Few of the 70 mammals are listed for economic importance, two exceptions are the fur seal and sperm whale. Four seal species, in addition to the pacific walrus and steller sea lion, are listed for cultural importance. The largest mammal groups are lemmings, voles, and shrews, many included for ecological importance — because they are a major food source for many predators — and as stewardship species — a species that has more than 74 percent of their global population in Alaska, placing a strong responsibility on Alaskans for their conservation. Five bats are included as sentinel species — ecologically-sensitive species whose population trends indicate looming changes in the environment.

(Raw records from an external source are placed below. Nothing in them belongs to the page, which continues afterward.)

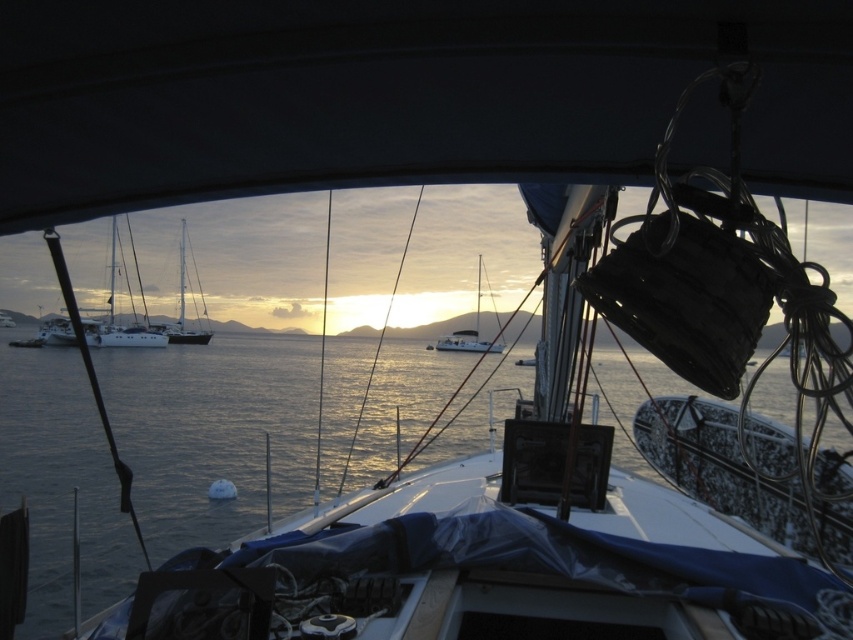 At what (x,y) coordinates should I click in order to perform the action: click on white glossy sailboat at center. Please return your answer as a coordinate pair (x, y). The height and width of the screenshot is (640, 853). Looking at the image, I should click on (184, 307).

Is point (181, 280) positioned after point (47, 333)?

Yes, point (181, 280) is behind point (47, 333).

Where is `white glossy sailboat at center`? white glossy sailboat at center is located at coordinates (184, 307).

Which is in front, point (425, 596) or point (154, 333)?

Point (425, 596)

Which of these two, glistening silver water at center or white matte sailboat at left, stands taller?

white matte sailboat at left

Does point (335, 513) come behind point (117, 330)?

No, (335, 513) is in front of (117, 330).

This screenshot has width=853, height=640. I want to click on glistening silver water at center, so click(x=430, y=608).

In the scene shown: Can you confirm if white matte sailboat at left is taller than white glossy sailboat at center?

No.

Is point (107, 339) behind point (178, 262)?

That is False.

Identify the location of white matte sailboat at left. (x=113, y=312). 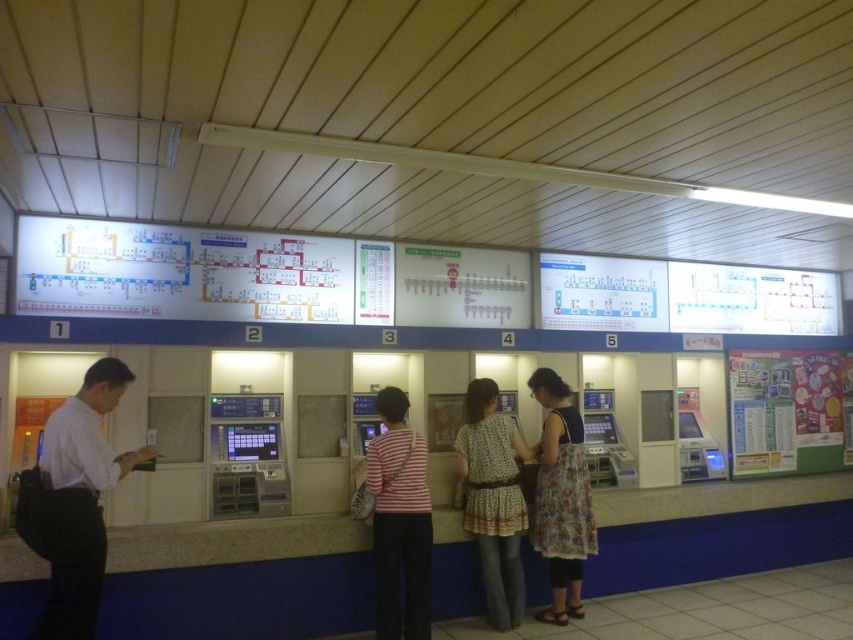 Question: Is white shirt at left to the right of striped cotton shirt at center from the viewer's perspective?

Choices:
 (A) yes
 (B) no

Answer: (B)

Question: Can you confirm if dotted fabric blouse at center is positioned to the right of floral dress at center?

Choices:
 (A) no
 (B) yes

Answer: (A)

Question: Can you confirm if white shirt at left is positioned to the left of striped cotton shirt at center?

Choices:
 (A) no
 (B) yes

Answer: (B)

Question: Which object is the farthest from the striped cotton shirt at center?

Choices:
 (A) white shirt at left
 (B) floral dress at center

Answer: (A)

Question: Which object is positioned closest to the dotted fabric blouse at center?

Choices:
 (A) white shirt at left
 (B) floral dress at center

Answer: (B)

Question: Estimate the real-world distances between objects in this image. Which object is closer to the white shirt at left?

Choices:
 (A) dotted fabric blouse at center
 (B) floral dress at center

Answer: (A) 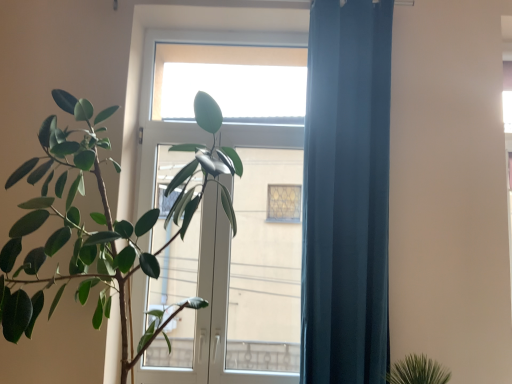 Question: Is point (312, 269) positioned closer to the camera than point (243, 81)?

Choices:
 (A) farther
 (B) closer

Answer: (B)

Question: Is dark blue fabric curtain at right wider or thinner than transparent glass window at upper center?

Choices:
 (A) thin
 (B) wide

Answer: (B)

Question: Which object is the closest to the dark blue fabric curtain at right?

Choices:
 (A) green matte plant at left
 (B) transparent glass screen door at center
 (C) transparent glass window at upper center

Answer: (A)

Question: Which object is the closest to the dark blue fabric curtain at right?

Large game mammals, such as brown bear and moose, are absent from the list. Kirchoff said that balance between aquatic animals and game mammals was due in part to the way his agency receives federal conservation funds.
“We get about twice as much funding on the wildlife side as they do on the fish side, so they don’t have quite as much flexibility,” Kirchoff said, comparing his own Fish and Game Division of Wildlife Conservation to the agency’s Division of Sportfish.
Game animal conservation receives funding from two federal excise taxes on sporting goods, both named after their legislative creators: the Pittman-Robertson tax generates revenue from gun and ammunition sales for conservation of game mammals, while the Dingell-Johnson tax funds fish conservation by taxing motorboat fuel and fishing equipment.
“(Alaska Fish and Game) Wildlife Division has done very well in recent years with Pittman-Robertson funds because there’s been kind of a national run on ammunition and guns, which translates to an increase in tax revenue which funnels back to the states,” Kirchoff said. “On the sportfish side, their revenue stream has really declined in recent years.”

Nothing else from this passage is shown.